Monk himself is a dour, deracinated upper-class professor of Southern literature who struggles to connect with other Black people. The satirical “trauma porn” novel he pens as Stagg R. Leigh (referencing a popular Black folk song about a pimp, Stag Lee, who shot and killed an associate over a hat) is as much a commentary on his own elite contempt for the Black urban poor as it is his fury at being pigeonholed as an African American author, consistently tokenized and subject to the guilt and arrogant racial politics of his white colleagues and students. He has no interest in what lives in that milieu might look like, and seems less bothered by his own pretensions to street knowledge and experience of the penal system than he is that his girlfriend, Coraline (Erika Alexander), enjoys the resulting novel. Surely his knowledge of his own hypocrisy features into his steadily deteriorating mood as the novel, Fuck, explodes in popularity, but Monk’s interest in the hypocrisy of others is much more pronounced, as when he confronts middle-class Sintara Golden (Issa Rae) over her own sensationalized novel of Black urban squalor only to be met with cynical platitudes about giving the market what it wants, which is of course exactly what Monk himself is doing in secret.

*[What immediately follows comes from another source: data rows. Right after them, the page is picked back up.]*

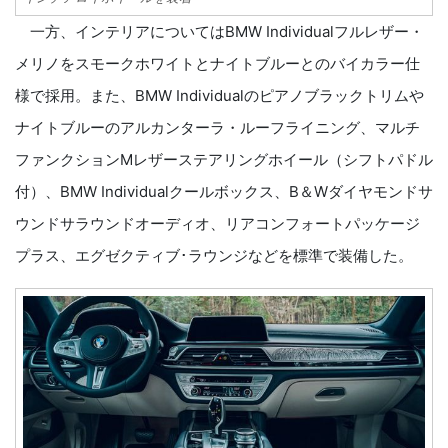
一方、インテリアについてはBMW Individualフルレザー・
メリノをスモークホワイトとナイトブルーとのバイカラー仕
様で採用。また、BMW Individualのピアノブラックトリムや
ナイトブルーのアルカンターラ・ルーフライニング、マルチ
ファンクションMレザーステアリングホイール（シフトパドル
付）、BMW Individualクールボックス、B＆Wダイヤモンドサ
ウンドサラウンドオーディオ、リアコンフォートパッケージ
プラス、エグゼクティブ･ラウンジなどを標準で装備した。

Fiction has a keen interest in the figure of the assimilated Black elite who both resents and profits from their own assimilation, and unlike most contemporary elite fiction it has real teeth behind its smile. There’s no big scene in which, as Monk puts it, we’re all spoon-fed the moral of the story. There is no moral, only Monk returning to moronic white film producer Wiley (Adam Brody) to pitch the story of his frustrated attempts at showing the literary world its own racist fantasies about Blackness as yet another sensationalized story of the very same kind he despises, ending with himself cut down in a hail of bullets by FBI agents convinced Stagg R. Leigh is a real escaped convict. White viewers are left to sit queasily with our own baggage around the seeking out, consumption, and marketing of Black fiction, Black viewers with their own complex emotions about the commodification of their history and present not just by white Americans but by Black social climbers. Who’s right? Who’s wrong? Monk’s done caring. He’s here to make a buck.